Source material
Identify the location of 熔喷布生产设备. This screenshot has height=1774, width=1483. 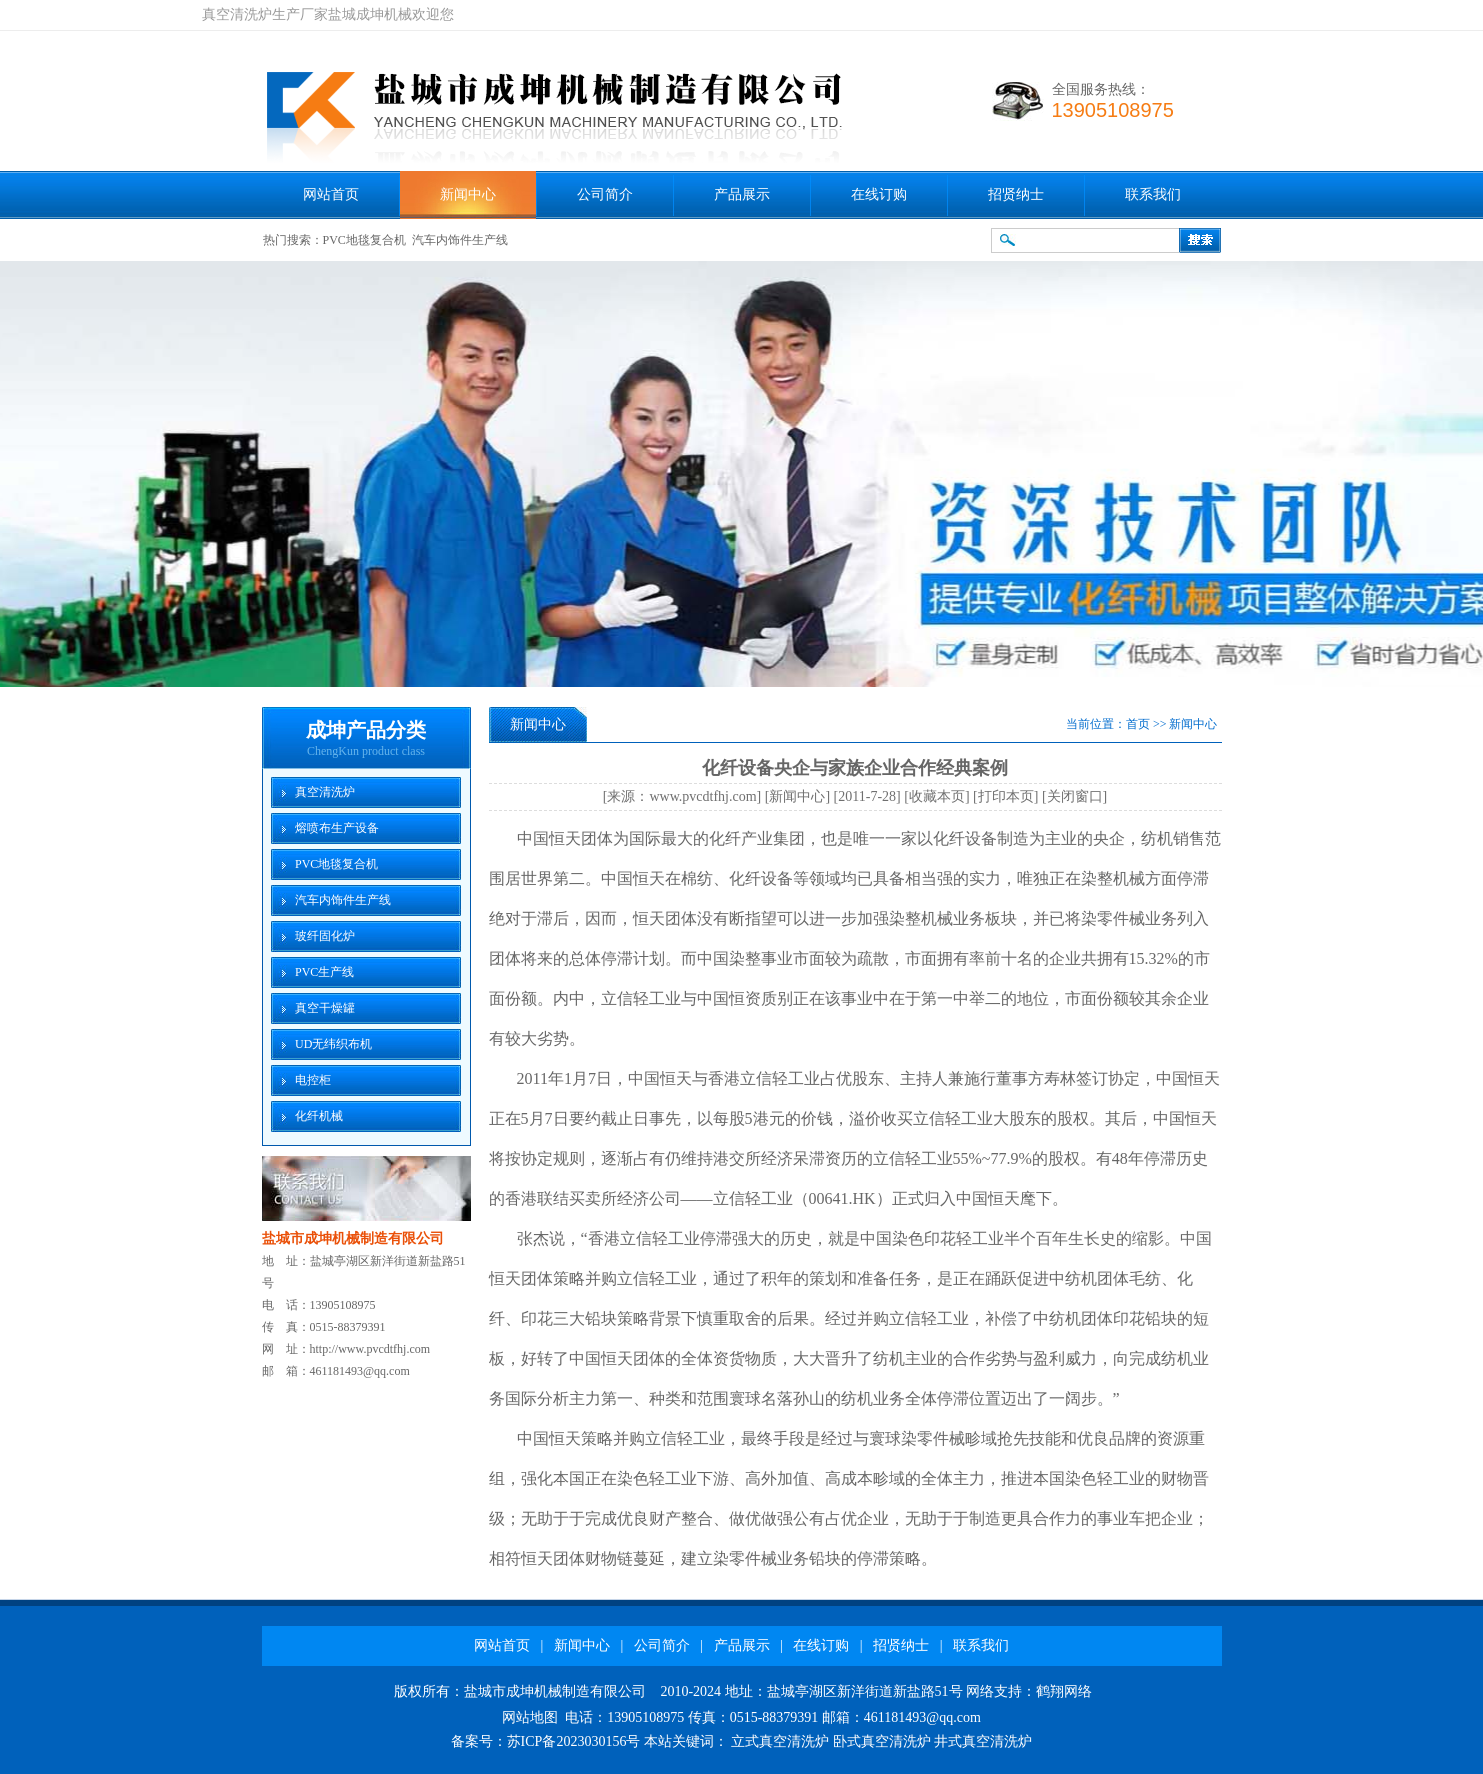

...

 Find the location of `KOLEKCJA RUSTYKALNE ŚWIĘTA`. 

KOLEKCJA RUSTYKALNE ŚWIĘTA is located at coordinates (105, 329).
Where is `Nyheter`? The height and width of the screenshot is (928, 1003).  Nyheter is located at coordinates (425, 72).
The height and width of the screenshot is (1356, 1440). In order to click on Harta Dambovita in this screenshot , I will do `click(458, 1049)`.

Exercise
Above are the lines; repeat exactly the ones from the line containing "Find the location" down to the line containing "The height and width of the screenshot is (1356, 1440).", both inclusive.

Result for this exercise
 Find the location of `KOLEKCJA RUSTYKALNE ŚWIĘTA`. 

KOLEKCJA RUSTYKALNE ŚWIĘTA is located at coordinates (105, 329).
Where is `Nyheter`? The height and width of the screenshot is (928, 1003).  Nyheter is located at coordinates (425, 72).
The height and width of the screenshot is (1356, 1440). In order to click on Harta Dambovita in this screenshot , I will do `click(458, 1049)`.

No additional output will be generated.